Phase II Study of Celecoxib and Concurrent Radiotherapy in Stage II-III NSCLC

Status:
Completed

Trial end date:
2008-01-01

Target enrollment:
0

Participant gender:
All

Summary

The purpose of this study is to investigate the effect of the adminstration of celecoxib, a cox2-inhibitor in patients with stage II-III non small cell lung cancer receiving radical radiotherapy.

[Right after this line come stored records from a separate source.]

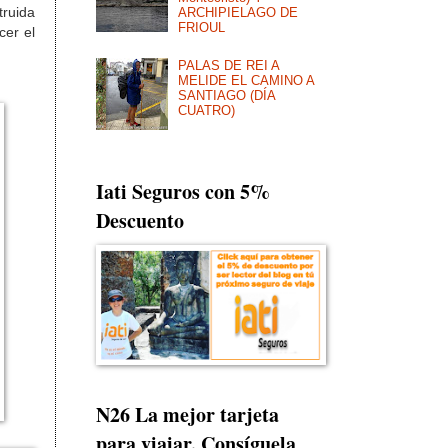
truida
ARCHIPIELAGO DE
FRIOUL
er el
PALAS DE REI A
MELIDE EL CAMINO A
SANTIAGO (DÍA
CUATRO)
Iati Seguros con 5%
Descuento
N26 La mejor tarjeta
para viajar. Consíguela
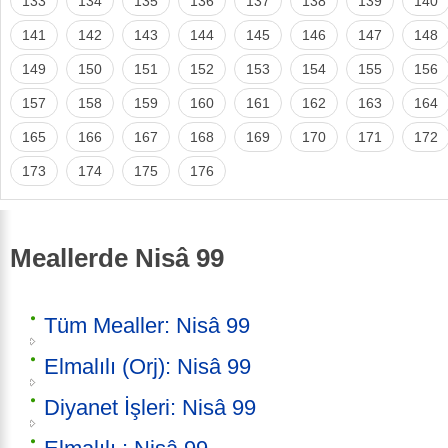
133
134
135
136
137
138
139
140
141
142
143
144
145
146
147
148
149
150
151
152
153
154
155
156
157
158
159
160
161
162
163
164
165
166
167
168
169
170
171
172
173
174
175
176
Meallerde Nisâ 99
Tüm Mealler: Nisâ 99
Elmalılı (Orj): Nisâ 99
Diyanet İşleri: Nisâ 99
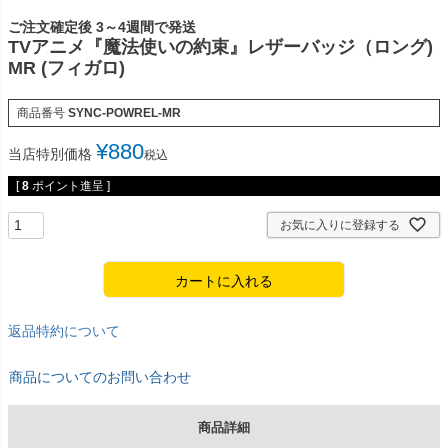
ご注文確定後 3～4週間で発送
TVアニメ『魔法使いの約束』レザーバッジ（ロング)
MR (フィガロ)
商品番号
SYNC-POWREL-MR
¥
880
当店特別価格
税込
[
8
ポイント進呈 ]
お気に入りに登録する
カートに入れる
返品特約について
商品についてのお問い合わせ
商品詳細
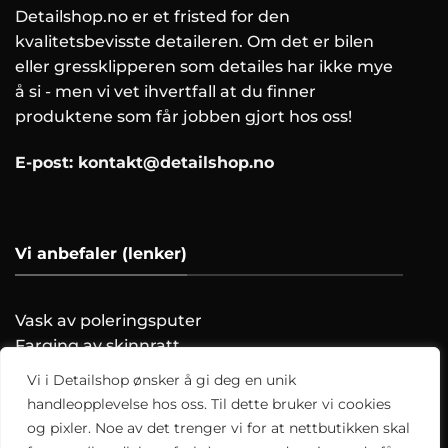
Detailshop.no er et fristed for den
kvalitetsbevisste detaileren. Om det er bilen
eller gressklipperen som detailes har ikke mye
å si - men vi vet ihvertfall at du finner
produktene som får jobben gjort hos oss!
E-post:
kontakt@detailshop.no
Vi anbefaler (lenker)
Vask av poleringsputer
Farging av skinnratt
Vask motoren trygt!
Vi i Detailshop ønsker å gi deg en unik
Hvordan clayer du?
handleopplevelse hos oss. Til dette bruker vi cookies
og pixler. Noe av det trenger vi for at nettbutikken skal
Alle artikler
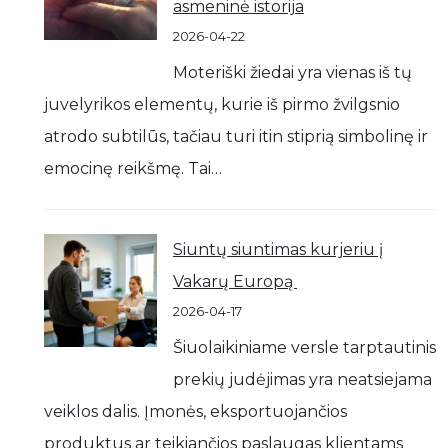
asmeninė istorija
2026-04-22
Moteriški žiedai yra vienas iš tų
juvelyrikos elementų, kurie iš pirmo žvilgsnio
atrodo subtilūs, tačiau turi itin stiprią simbolinę ir
emocinę reikšmę. Tai…
Siuntų siuntimas kurjeriu į
Vakarų Europą
2026-04-17
Šiuolaikiniame versle tarptautinis
prekių judėjimas yra neatsiejama
veiklos dalis. Įmonės, eksportuojančios
produktus ar teikiančios paslaugas klientams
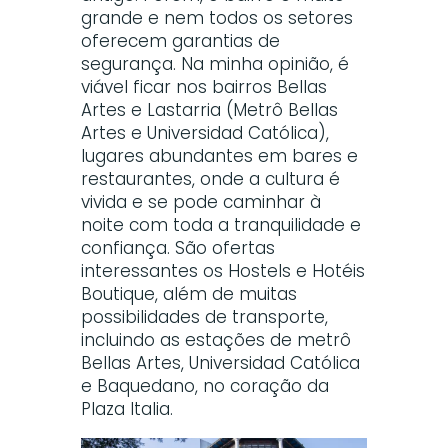
grande e nem todos os setores
oferecem garantias de
segurança. Na minha opinião, é
viável ficar nos bairros Bellas
Artes e Lastarria (Metrô Bellas
Artes e Universidad Católica),
lugares abundantes em bares e
restaurantes, onde a cultura é
vivida e se pode caminhar à
noite com toda a tranquilidade e
confiança. São ofertas
interessantes os Hostels e Hotéis
Boutique, além de muitas
possibilidades de transporte,
incluindo as estações de metrô
Bellas Artes, Universidad Católica
e Baquedano, no coração da
Plaza Italia.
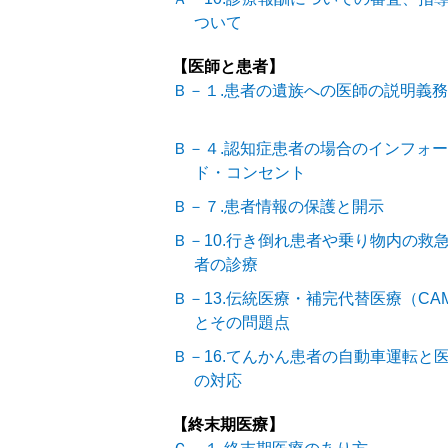
ついて
【医師と患者】
Ｂ－１.患者の遺族への医師の説明義務
Ｂ－４.認知症患者の場合のインフォ
ド・コンセント
Ｂ－７.患者情報の保護と開示
Ｂ－10.行き倒れ患者や乗り物内の救
者の診療
Ｂ－13.伝統医療・補完代替医療（CA
とその問題点
Ｂ－16.てんかん患者の自動車運転と
の対応
【終末期医療】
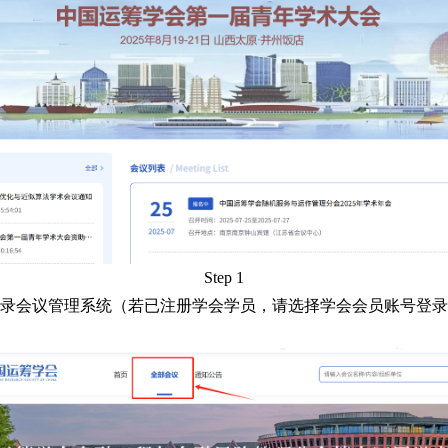
Step 1
录会议管理系统（若已注册学会学员，请选择学会会员账号登录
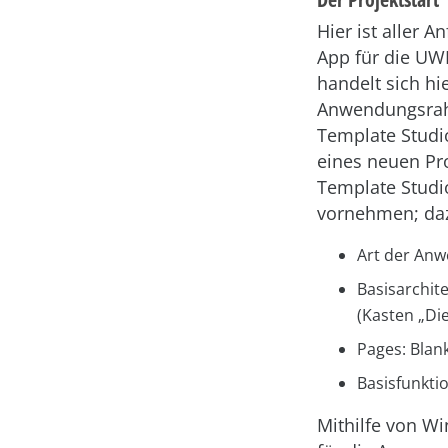
Hier ist aller A
App für die UWP
handelt sich hi
Anwendungsrahm
Template Studio
eines neuen Pro
Template Studi
vornehmen; daz
Art der Anw
Basisarchit
(Kasten „Di
Pages: Blan
Basisfunktio
Mithilfe von Wi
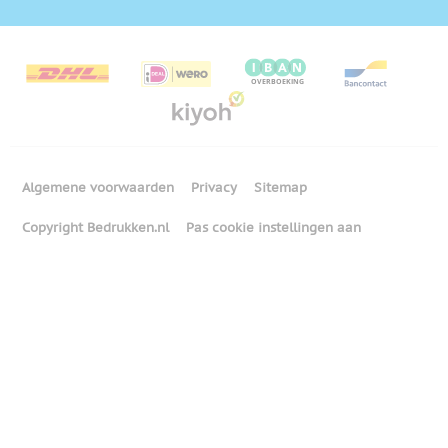
Algemene voorwaarden
Privacy
Sitemap
Copyright Bedrukken.nl
Pas cookie instellingen aan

The hypothesis is that celecoxib will increase the remission rate of radiotherapy.

Phase:

Phase 2

Accepts Healthy Volunteers?

Details

Lead Sponsor:

Maastricht Radiation Oncology

Collaborator:

Pfizer

Treatments:

Celecoxib

Criteria

Inclusion Criteria:

- histologically proven non-small cell lung cancer

- UICC stage II-III

- WHO performance status 0-2

- less than 10% weight loss the last 6 month

- in case of previous chemotherapy, radiotherapy may start after a minimum of 21 days
after the last chemotherapy course

- reasonable lung function: FEV1>30% of the predicted value

- no recent(<3month) severe cardiac disease

- no active peptic ulcer disease

- normal serum bilirubin

- normal serum creatinin

- life expectancy more than 6 month

- measurable cancer

- willing and able to comply with the study prescriptions

- able to give written informed consent before patient registration/randomisation

- no previous radiotherapy to the chest

Exclusion Criteria:

- not not small cell histology, e.g. mesothelioma, lymphoma

- mixed pathology, e.g. non small cell plus small cell cancer

- malignant pleural or pericardial effusion

- concurrent chemotherapy with radiation

- recent (<3month) myocardial infarction

- uncontrolled infectious disease

- distant metastases (stage IV)

- patients with active peptic ulceration or gastrointestinal bleeding in the last year

- patients with a past history of adverse reaction to NSAIDs

- renal disease

- chronic use of NSAIDs, COX-2 inhibitors or Aspirin in dosis >120mg/day.